Ağla Trabzon

En sevdiğin evladını katlettiler.
Yemyeşil dağlarında koşan, coşkun derelerinde yıkanmış, hamsi ve mısır ekmeği ile büyüttüğün biricik evladını göz göre göre katlettiler.

Yetinmediler.
Evladının katilleri bir bir cinayet mekanını ziyaret ettiler; boyunlarına evladının atkısını taktın, çiçeklerle karşıladın.

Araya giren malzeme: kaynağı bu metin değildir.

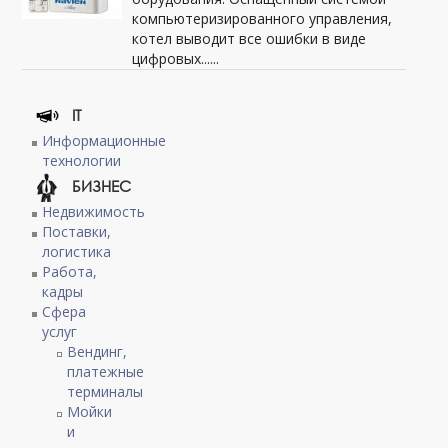
компьютеризированного управления,
котел выводит все ошибки в виде
цифровых......
IT
Информационные
технологии
БИЗНЕС
Недвижимость
Поставки,
логистика
Работа,
кадры
Сфера
услуг
Вендинг,
платежные
терминалы
Мойки
и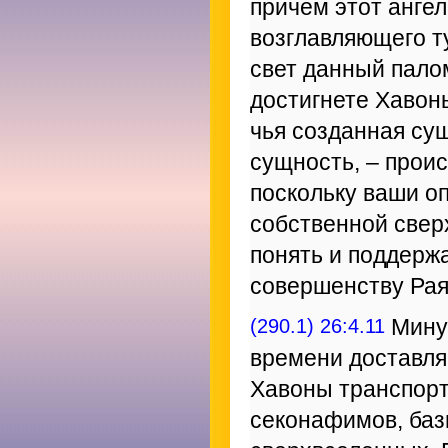
причем этот ангел
возглавляющего т
свет данный палом
достигнете Хавон
чья созданная сущ
сущность, – проис
поскольку ваши о
собственной свер
понять и поддержа
совершенству Рая
(290.1) 26:4.11
Минуя
времени доставля
Хавоны транспорт
секонафимов, баз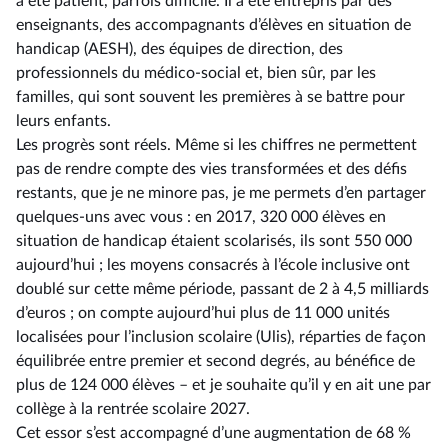
a été patient, parfois difficile. Il a été entrepris par des
enseignants, des accompagnants d’élèves en situation de
handicap (AESH), des équipes de direction, des
professionnels du médico-social et, bien sûr, par les
familles, qui sont souvent les premières à se battre pour
leurs enfants.
Les progrès sont réels. Même si les chiffres ne permettent
pas de rendre compte des vies transformées et des défis
restants, que je ne minore pas, je me permets d’en partager
quelques-uns avec vous : en 2017, 320 000 élèves en
situation de handicap étaient scolarisés, ils sont 550 000
aujourd’hui ; les moyens consacrés à l’école inclusive ont
doublé sur cette même période, passant de 2 à 4,5 milliards
d’euros ; on compte aujourd’hui plus de 11 000 unités
localisées pour l’inclusion scolaire (Ulis), réparties de façon
équilibrée entre premier et second degrés, au bénéfice de
plus de 124 000 élèves –⁠ et je souhaite qu’il y en ait une par
collège à la rentrée scolaire 2027.
Cet essor s’est accompagné d’une augmentation de 68 %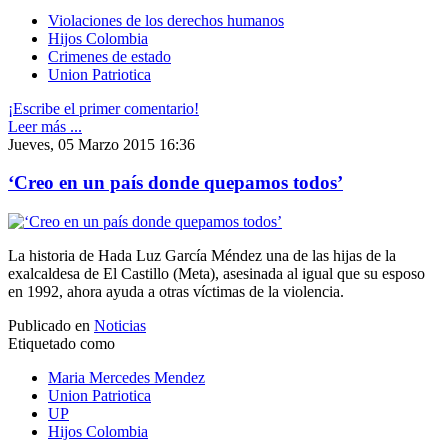
Violaciones de los derechos humanos
Hijos Colombia
Crimenes de estado
Union Patriotica
¡Escribe el primer comentario!
Leer más ...
Jueves, 05 Marzo 2015 16:36
‘Creo en un país donde quepamos todos’
La historia de Hada Luz García Méndez una de las hijas de la
exalcaldesa de El Castillo (Meta), asesinada al igual que su esposo
en 1992, ahora ayuda a otras víctimas de la violencia.
Publicado en
Noticias
Etiquetado como
Maria Mercedes Mendez
Union Patriotica
UP
Hijos Colombia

Sana dev bir beton yığını vaadettiler, evladının katlinin sonsuza kadar unutlmaması için dev bir anıt mezar gibi…
Onu da çok sevdiğin Karadeniz’in göğsüne bir hançer gibi sapladılar.
Evladının kara yazısının inadına “Akyazı” dediler.
Ses çıkarmadın…

Durmadılar.
Evladının ölmesi yetmezdi.
Hatırasını da yok etmeliydiler.

Seni kandırıp kaleni içten de fethettiler.
Güzel, süslü hediyeler verdiler; sen hediye sandın. Borç kaydettiler.
Dününü katlettikleri o civan mert, dürüst, hırçın ama saygılı, sert ve gururlu evladının yarınlarına da göz diktiler…
Sen sustun.
Üstüne alkışladın!

Şimdi yine Bolu Bey’nin meclisindesin,
Hükmü veren kılıcı yine senden tarafa sallayacak besbelli,
ama o kadar körsün ki etine giren kılıcı tutan elden medet bekliyorsun hâlâ…

Ağla Trabzonum…
Güneşler, Cemiller, Ali Kemaller, Tekkeler, Onurlar öldü…
Senin başını dimdik tutan, göğsünü geren, temiz, dürüst, gururlu oğlun öldü…

Cenazesinde düğün yaptılar.
Görmedin, duymadın, konuşmadın.

Biz söylemesek belli ki ağlamayacaksın.